- Conference: Southeastern Conference
- Record: 5–5 (1–5 SEC)
- Head coach: Raymond Wolf (3rd season);
- Offensive scheme: T formation
- Captain: Fletcher Groves
- Home stadium: Florida Field

= 1948 Florida Gators football team =

American college football season

The 1948 Florida Gators football team represented the University of Florida during the 1948 college football season. The season was the third for Raymond Wolf as the Florida Gators football team's head coach. The season's highlights included the Gators' 16–9 win against the Auburn Tigers and their 27–13 homecoming victory over the Miami Hurricanes. Wolf's 1948 Florida Gators finished with a 5–5 overall record and a 1–5 record in the Southeastern Conference (SEC), placing tenth among twelve SEC teams.

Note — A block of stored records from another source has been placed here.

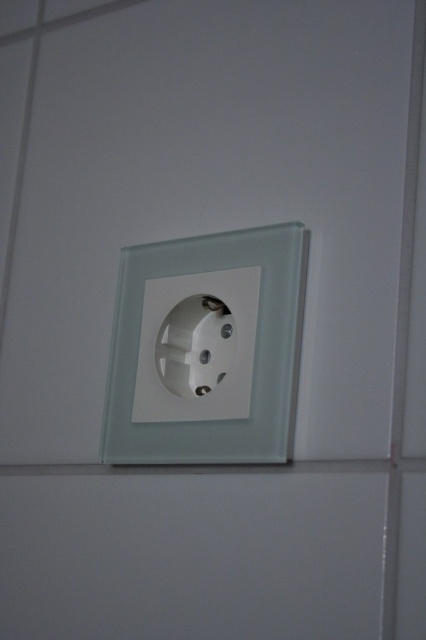 Question: Which of the following is the farthest from the observer?

Choices:
 (A) white plastic socket at center
 (B) transparent glass socket at center

Answer: (A)

Question: Does transparent glass socket at center have a smaller size compared to white plastic socket at center?

Choices:
 (A) yes
 (B) no

Answer: (B)

Question: Which of the following is the farthest from the observer?

Choices:
 (A) (264, 355)
 (B) (189, 301)

Answer: (B)

Question: Is transparent glass socket at center wider than white plastic socket at center?

Choices:
 (A) yes
 (B) no

Answer: (A)

Question: Observing the image, what is the correct spatial positioning of transparent glass socket at center in reference to white plastic socket at center?

Choices:
 (A) below
 (B) above

Answer: (B)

Florida was ranked at No. 59 in the final Litkenhous Difference by Score System ratings for 1948.

==Schedule==

| Date | Opponent | Site | Result | Attendance | Source |
| September 25 | Ole Miss | Florida Field; Gainesville, FL; | L 0–14 | 24,000 |  |
| October 2 | Tulsa* | Florida Field; Gainesville, FL; | W 28–14 | 15,000 |  |
| October 9 | vs. Auburn | Phillips Field; Tampa, FL (rivalry); | W 16–9 | 18,000 |  |
| October 16 | Rollins* | Florida Field; Gainesville, FL; | W 41–12 | 16,000 |  |
| October 23 | at No. 6 Georgia Tech | Grant Field; Atlanta, GA; | L 7–42 | 28,000 |  |
| October 30 | at Furman* | Sirrine Stadium; Greenville, SC; | W 39–14 | 6,500 |  |
| November 6 | vs. No. 13 Georgia | Gator Bowl Stadium; Jacksonville, FL (rivalry); | L 12–20 | 34,129 |  |
| November 13 | at Kentucky | McLean Stadium; Lexington, KY (rivalry); | L 15–34 | 22,000 |  |
| November 20 | Miami (FL)* | Florida Field; Gainesville, FL (rivalry); | W 27–13 | 27,000 |  |
| November 27 | at Alabama | Denny Stadium; Tuscaloosa, AL (rivalry); | L 28–34 | 24,000 |  |
*Non-conference game; Homecoming; Rankings from AP Poll released prior to the game;

==Postseason==
Several members of the Florida Board of Control and a number of Florida alumni called for Wolf to step down after the 1948 season, but football player-led student rallies in his support ended with Wolf's contract being extended for another year.